A central Alberta patrol officer had to be hospitalized after he was exposed to fentanyl Saturday, CTV News has learned. 

Peace Officer Jeremy Hampton was on patrol in Seba Beach, on the western shore of Wabamum Lake Saturday, when he spotted a vial lying on the ground.

“I came across what I observed to be a little vial on the ground, so I ended up stopping to pick it up. I put on my rubber gloves, picked up the vial, which looked like it had some type of white powdery substance in it,” Hampton said. “Ended up folding the glove in on the vial, and held on to that.”

He said he drove back to the village office to notify the Evansburg RCMP detachment to arrange for the vial to be disposed of safely.

He said the situation started taking a turn a short time later.

“I ended up having difficulty breathing, my heart started racing, so I immediately went to wash my hands to try to get any residue that had come off the vial onto my hands off.”

Hampton said he nearly blacked out and began losing his vision. After contacting RCMP, he injected himself with a single dose of naloxone.

Paramedics arrived and rushed Hampton to hospital where he was held for four hours, according to the Alberta Peace Officers Professional Association (APOPA).

A spokesperson for APOPA told CTV News officers found traces of fentanyl on the dashboard of Hampton’s car and ticket books.

When contacted, Evansburg RCMP said it would look into the matter before providing comment.

On Wednesday, notices were posted around Seba Beach warning residents and visitors of the incident. The notice said the vial picked up by the officer contained fentanyl, MDMA and cocaine.

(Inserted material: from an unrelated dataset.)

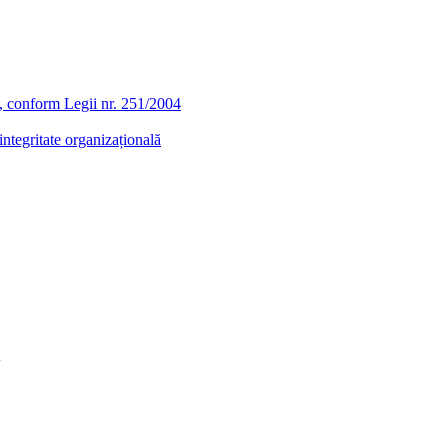
ra, conform Legii nr. 251/2004
ntegritate organizațională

The notice said residents are advised to call 911 if they find anything suspicious on the road, and to talk with children about the importance of doing so. Plus, naloxone kits can be picked up for free at local pharmacies and through Alberta Health Services.

“It was very humbling and scary at the same time to come across something like that,” Hampton said.

Still, the officer, who has worked in Seba Beach for three years, said he’s glad he was the one who found the vial.

“We have a lot of residents who walk along that portion of the road as well as kids, I’m glad I found it because if a kid had picked it up it might have been a different story.”